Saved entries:
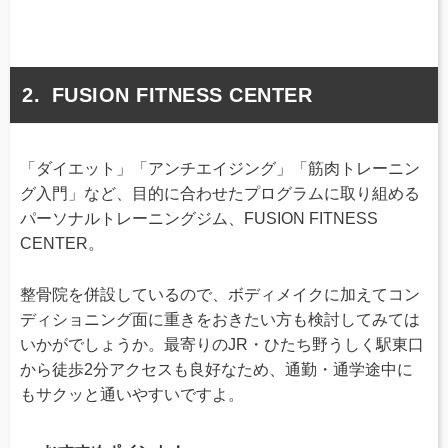
FUSION FITNESS CENTER
「ダイエット」「アンチエイジング」「筋肉トレーニン
グ入門」など、目的に合わせたプログラムに取り組める
パーソナルトレーニングジム、FUSION FITNESS
CENTER。
整骨院を併設しているので、ボディメイクに加えてコン
ディショニング面に重きをおきたい方も検討してみては
いかがでしょうか。最寄りのJR・ひたち野うしく駅東口
から徒歩2分アクセスも良好なため、通勤・通学途中に
もサクッと通いやすいですよ。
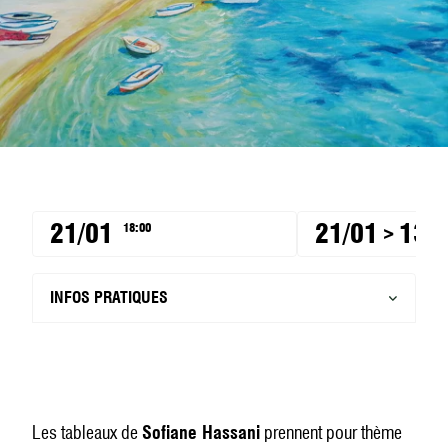
21/01
21/01
13/
18:00
>
INFOS PRATIQUES
Les tableaux de
Sofiane Hassani
prennent pour thème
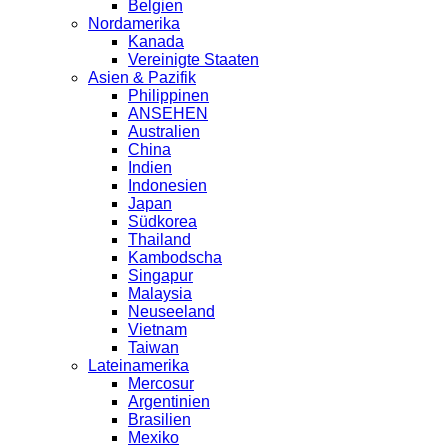
Belgien
Nordamerika
Kanada
Vereinigte Staaten
Asien & Pazifik
Philippinen
ANSEHEN
Australien
China
Indien
Indonesien
Japan
Südkorea
Thailand
Kambodscha
Singapur
Malaysia
Neuseeland
Vietnam
Taiwan
Lateinamerika
Mercosur
Argentinien
Brasilien
Mexiko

What to produce:
Please transcribe exactly the lines from the one that contains "整骨院を併設しているので、ボディメイクに加えてコン" through the closing line of the entries, with no pictures.

Reply to the exercise:
整骨院を併設しているので、ボディメイクに加えてコン
ディショニング面に重きをおきたい方も検討してみては
いかがでしょうか。最寄りのJR・ひたち野うしく駅東口
から徒歩2分アクセスも良好なため、通勤・通学途中に
もサクッと通いやすいですよ。
21/01
21/01
13/
18:00
>
INFOS PRATIQUES
Les tableaux de
Sofiane Hassani
prennent pour thème
Belgien
Nordamerika
Kanada
Vereinigte Staaten
Asien & Pazifik
Philippinen
ANSEHEN
Australien
China
Indien
Indonesien
Japan
Südkorea
Thailand
Kambodscha
Singapur
Malaysia
Neuseeland
Vietnam
Taiwan
Lateinamerika
Mercosur
Argentinien
Brasilien
Mexiko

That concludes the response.